6) So, after that I'm trying to test newly trained model on the simple pictures:

python test.py --model_path segnet_pascal_1_99.pkl --dataset pascal --img_path 2007_000033.jpg --out_path result_33.jpg

alt text

But result is quite wrong: alt text

alt text

for some reasons, output resolution differ and segmentation was not produced correctly.

Could you please give me some advises what I'm doing wrong?

alt text

Many thanks, Ivan

chichivica commented 7 years ago

In addition, trained FCN8S, alt text alt text

meetps commented 7 years ago

Refer #20 , Try training fcn-8s without polynomial learning rate. Should work fine.

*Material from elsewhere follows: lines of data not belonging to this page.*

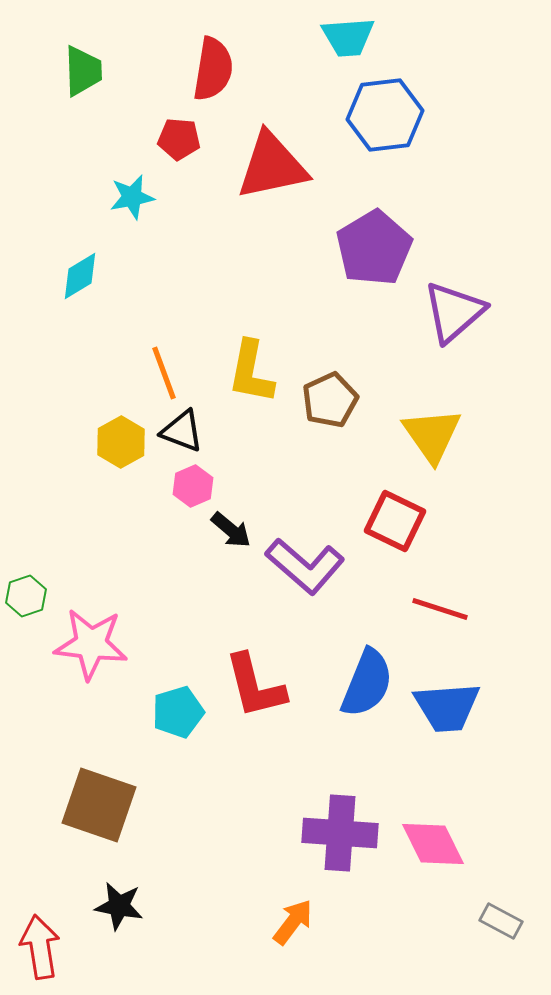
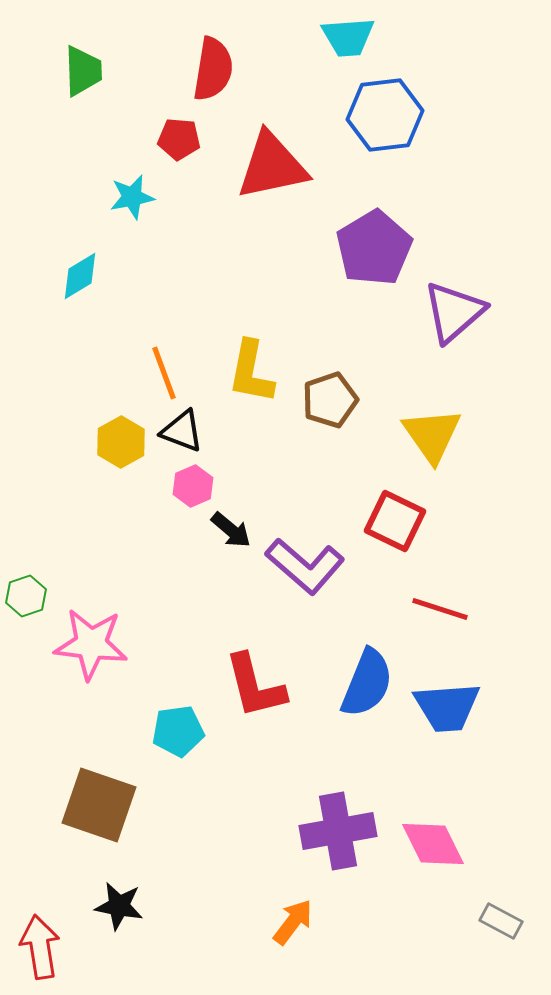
brown pentagon: rotated 6 degrees clockwise
cyan pentagon: moved 19 px down; rotated 9 degrees clockwise
purple cross: moved 2 px left, 2 px up; rotated 14 degrees counterclockwise
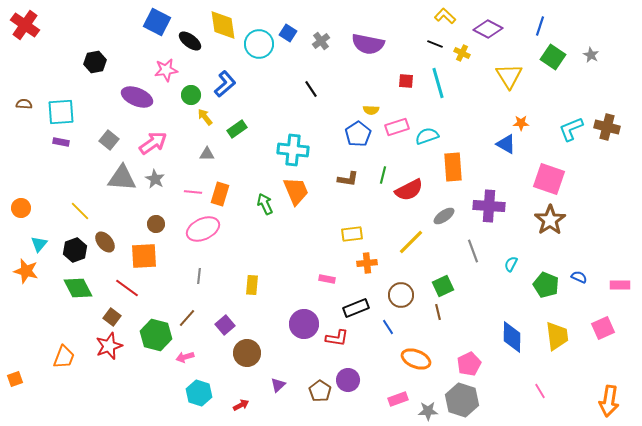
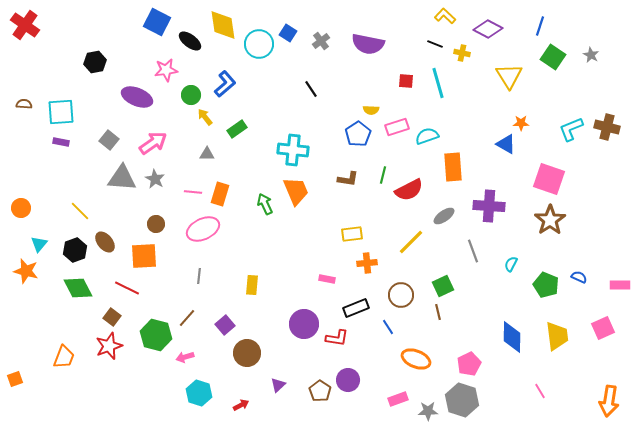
yellow cross at (462, 53): rotated 14 degrees counterclockwise
red line at (127, 288): rotated 10 degrees counterclockwise
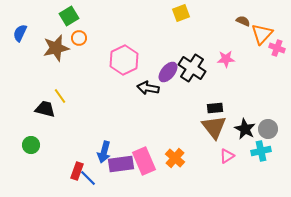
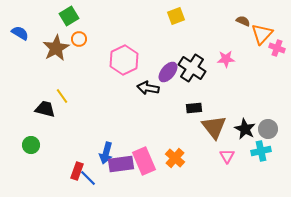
yellow square: moved 5 px left, 3 px down
blue semicircle: rotated 96 degrees clockwise
orange circle: moved 1 px down
brown star: rotated 16 degrees counterclockwise
yellow line: moved 2 px right
black rectangle: moved 21 px left
blue arrow: moved 2 px right, 1 px down
pink triangle: rotated 28 degrees counterclockwise
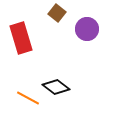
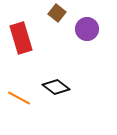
orange line: moved 9 px left
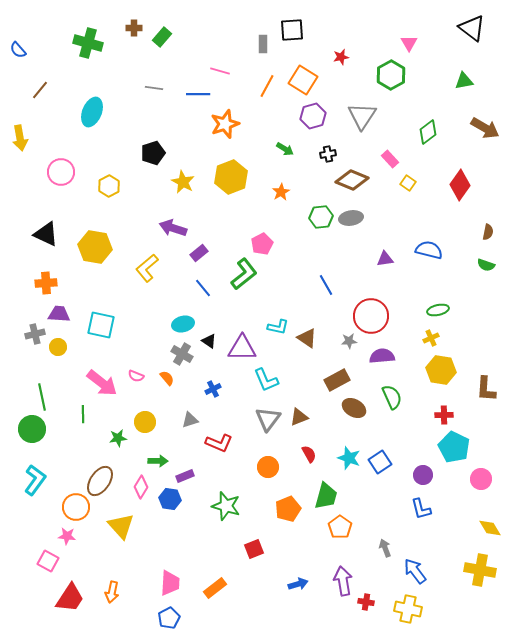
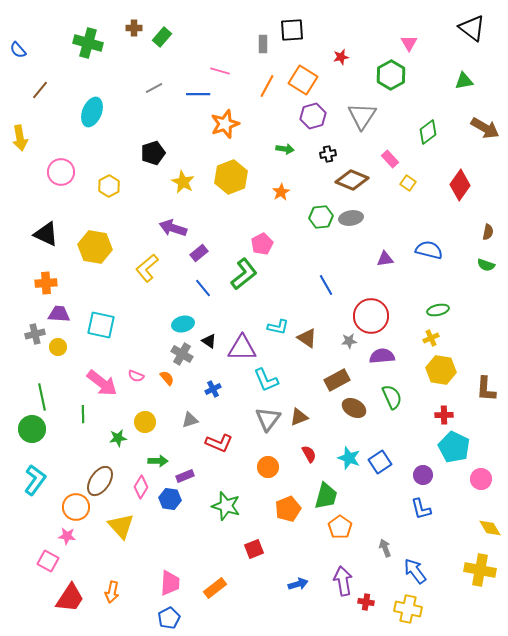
gray line at (154, 88): rotated 36 degrees counterclockwise
green arrow at (285, 149): rotated 24 degrees counterclockwise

chichivica commented 7 years ago

@meetshah1995 trained SEGNET with disabled polynomial learning rate (commented out two lines):

iter = len(trainloader)*epoch + i

poly_lr_scheduler(optimizer, args.l_rate, iter)

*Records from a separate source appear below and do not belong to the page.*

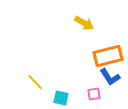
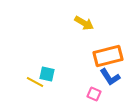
yellow line: rotated 18 degrees counterclockwise
pink square: rotated 32 degrees clockwise
cyan square: moved 14 px left, 24 px up
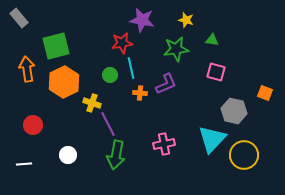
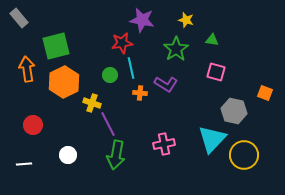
green star: rotated 25 degrees counterclockwise
purple L-shape: rotated 55 degrees clockwise
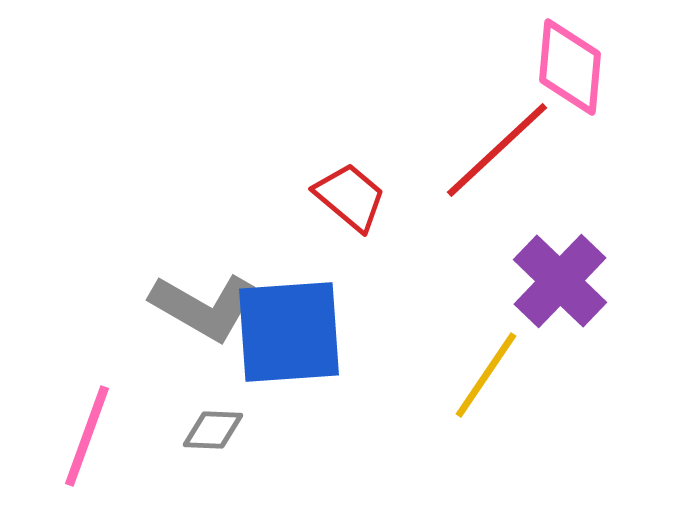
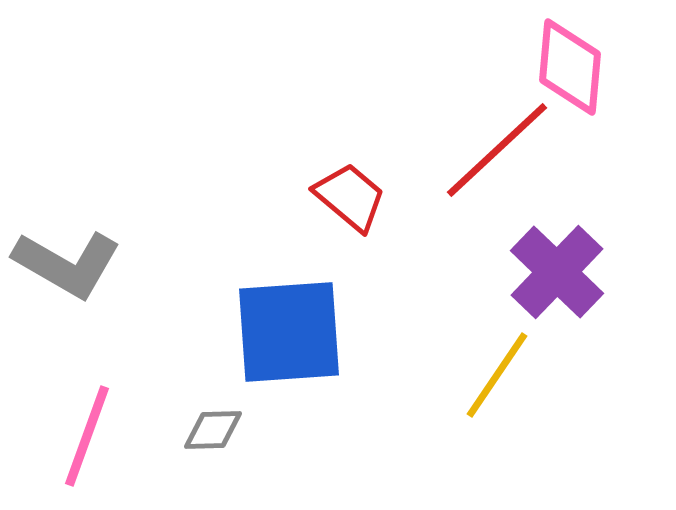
purple cross: moved 3 px left, 9 px up
gray L-shape: moved 137 px left, 43 px up
yellow line: moved 11 px right
gray diamond: rotated 4 degrees counterclockwise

as well I had to change here like this:

rgb = np.zeros((temp.shape[1], temp.shape[2], 3))

It may be because I'm using python3, or because you previously made a conversion NHWC -> NCWH. I don't know. Have you ever tested Segnet architecture?

So, now I'm waiting util fcn-8s get trained to see results without polynomial learning rate.

chichivica commented 7 years ago

At least fcn-8s got trained. It took approximately 3 day on nvidia 1080.

XavierCHEN34 commented 6 years ago

hi, why does your results looks much worse than the examples?

meetps commented 6 years ago

PolyLR doesn't seem to work with FCN. FCN-8s in default settings work fine, with mIoU > 60

HelloAlone commented 6 years ago

hi, @chichivica if you want to train SegNet, you should set batch_size and l_rate, because of the BN layer. For example , you can set batch_size=16 and l_rate=1e-4.

Galto2000 commented 6 years ago

I am getting the same (bad) results as @chichivica, with SegNet, even with the settings @HelloAlone suggested. My GTX1080Ti just could not handle a batch size of 16, so I used a batch size of 14 instead.

Also, the noise on my training curves increases significantly over time.

newplot 1

xdsonglinliu commented 5 years ago

@chichivica @Galto2000 Thank you for your analysis. I meet the same problem. Have you finally trained the SegNet network successfully? or Is there any other better SegNet implementation based on pytorch?